◆ **Collected data**
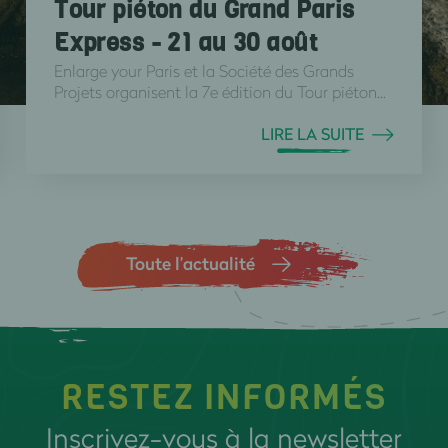
Tour piéton du Grand Paris
Express - 21 au 30 août
Enlarge your Paris et la Société des Grands
Projets organisent la 7e édition du Tour piéton...
LIRE LA SUITE
Toute l’actualité
RESTEZ INFORMÉS
Inscrivez-vous à la newsletter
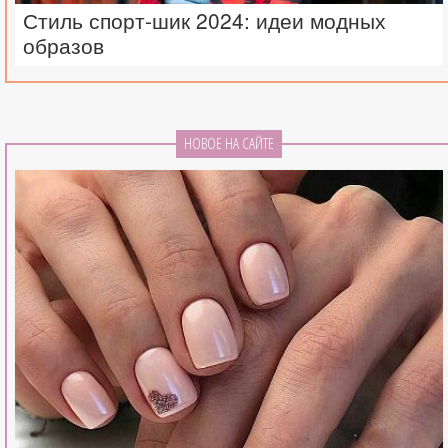
Стиль спорт-шик 2024: идеи модных
образов
НОВОЕ НА САЙТЕ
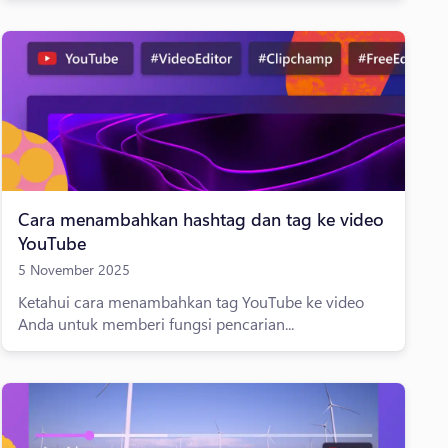
Cara menambahkan hashtag dan tag ke video
YouTube
5 November 2025
Ketahui cara menambahkan tag YouTube ke video
Anda untuk memberi fungsi pencarian...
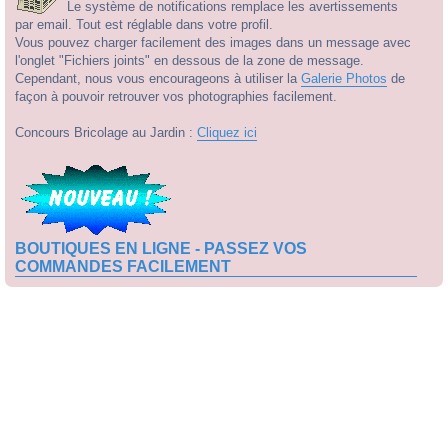
Le système de notifications remplace les avertissements
par email. Tout est réglable dans votre profil.
Vous pouvez charger facilement des images dans un message avec
l'onglet "Fichiers joints" en dessous de la zone de message.
Cependant, nous vous encourageons à utiliser la
Galerie Photos
de
façon à pouvoir retrouver vos photographies facilement.
Concours Bricolage au Jardin :
Cliquez ici
BOUTIQUES EN LIGNE - PASSEZ VOS
COMMANDES FACILEMENT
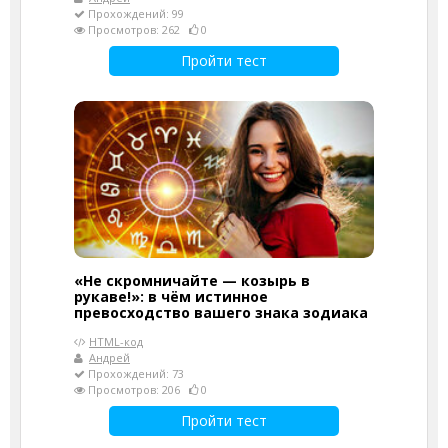
Прохождений: 99
Просмотров: 262
0
Пройти тест
«Не скромничайте — козырь в
рукаве!»: в чём истинное
превосходство вашего знака зодиака
HTML-код
Андрей
Прохождений: 73
Просмотров: 206
0
Пройти тест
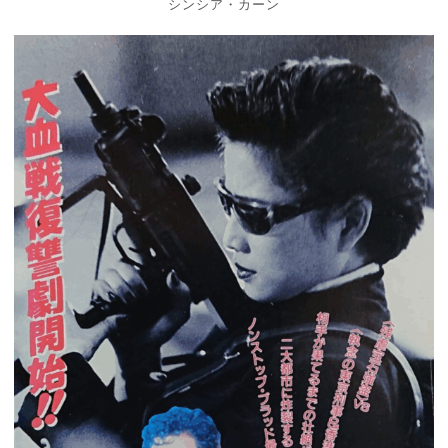
シンシア・カーン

◆ **Action item**
A verbatim copy of the data, free of pictures, is the expected answer.

◆ **Solution to this exercise**
Tour piéton du Grand Paris
Express - 21 au 30 août
Enlarge your Paris et la Société des Grands
Projets organisent la 7e édition du Tour piéton...
LIRE LA SUITE
Toute l’actualité
RESTEZ INFORMÉS
Inscrivez-vous à la newsletter
Стиль спорт-шик 2024: идеи модных
образов
НОВОЕ НА САЙТЕ
Cara menambahkan hashtag dan tag ke video
YouTube
5 November 2025
Ketahui cara menambahkan tag YouTube ke video
Anda untuk memberi fungsi pencarian...
Le système de notifications remplace les avertissements
par email. Tout est réglable dans votre profil.
Vous pouvez charger facilement des images dans un message avec
l'onglet "Fichiers joints" en dessous de la zone de message.
Cependant, nous vous encourageons à utiliser la
Galerie Photos
de
façon à pouvoir retrouver vos photographies facilement.
Concours Bricolage au Jardin :
Cliquez ici
BOUTIQUES EN LIGNE - PASSEZ VOS
COMMANDES FACILEMENT
Прохождений: 99
Просмотров: 262
0
Пройти тест
«Не скромничайте — козырь в
рукаве!»: в чём истинное
превосходство вашего знака зодиака
HTML-код
Андрей
Прохождений: 73
Просмотров: 206
0
Пройти тест
シンシア・カーン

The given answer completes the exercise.